Charlie and the Chocolate Factory | Theatre Royal, Drury Lane | Review

How excited was I to finally get the opportunity to see Charlie and the Chocolate Factory at what has to be my favourite West End Theatre thanks to the marvellous Official Theatre.

ccf3From the moment you step into the Theatre Royal Drury Lane you are reminded of chocolate mainly because the well chosen Cadbury purple is everywhere. You get the feeling that something magical is waiting to happen. As you take your seat there is excitement and expectation everywhere. The story is well known and loved and therefore people expect want to see it magically brought to life.

This is a show of two halves. The first starts with little Charlie Bucket scrimmaging round a rubbish dump looking for scraps to take home to show his bedridden Grandparents and apart from a nifty set-change from dump to cottage the show remains in ‘drab’ land throughout the act. We are introduced to the 4 naughty children which is entertaining however by the time you get to the interval and you finally meet Willy Wonka for the first time you do begin to wonder if you are ever going to discover his marvellous Chocolate Factory.

Merchandise and refreshments are outrageously priced which soured the mood a little for the second half. This is a personal rant of mine. I like to support the arts and these magnificent theatres however charging nearly £20 for a couple of glasses of wine is taking my generosity a little too far.

ccfIt is during the second act that you finally see the marvellous sets and design that have made this show so popular. Unlike the almost static first half, the scenery changes too quickly to appreciate it. It is innovative and spectacular. It all seems very rushed. You cannot appreciate the costumes, the magic and wonder of the special effects because there is too much going on.

Alex Jennings plays rather an unassuming, less scary and eccentric Willy Wonka than is portrayed in the film versions. He has a couple of songs but then is superfluous to the story as the immensely talented children each sing their way to their hilarious demise.

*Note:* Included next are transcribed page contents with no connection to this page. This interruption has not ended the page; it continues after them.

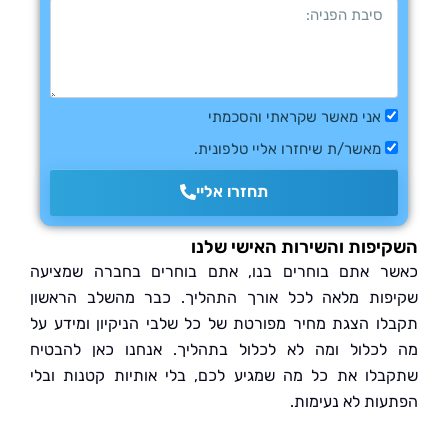
אני מאשר שקראתי והסכמתי
למדיניות הפרטיות
מאשר/ת שיחזרו אליי טלפונית.
תחזרו אליי
פות והשירות האישי שלנו
 אתם בוחרים בנו, אתם בוחרים בחברה שמציעה
ות מלאה לכל אורך התהליך. כבר מהשלב הראשון
ו הצגת מחיר מפורטת של כל שלבי הניקיון ומידע על
כלול ומה לא לכלול בתהליך. אנחנו כאן להבטיח
לו את כל מה שמגיע לכם, בלי אותיות קטנות ובלי
ות לא נעימות.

I was disappointed that Leslie Bricusse’s music and lyrics weren’t used from the 1971 film with Gene Wilder. They were a lot more memorable than the current ones and it was no surprise that people came out singing ‘Imagination’, the only one that was retained,

Saying all that, Charlie and the Chocolate Factory does have enough substance to recommend for a family trip to the theatre, but if you are trying to please a Roald Dahl fan then the RSC’s Matilda at the Cambridge Theatre, wins for me hands down.

I was very pleased to have been given the opportunity to go and see Charlie and the Chocolate and I thank www.officialtheatre.com for making it possible. I only have one problem now, how to tell my children that I have been. I’d best keep that little secret to myself I think.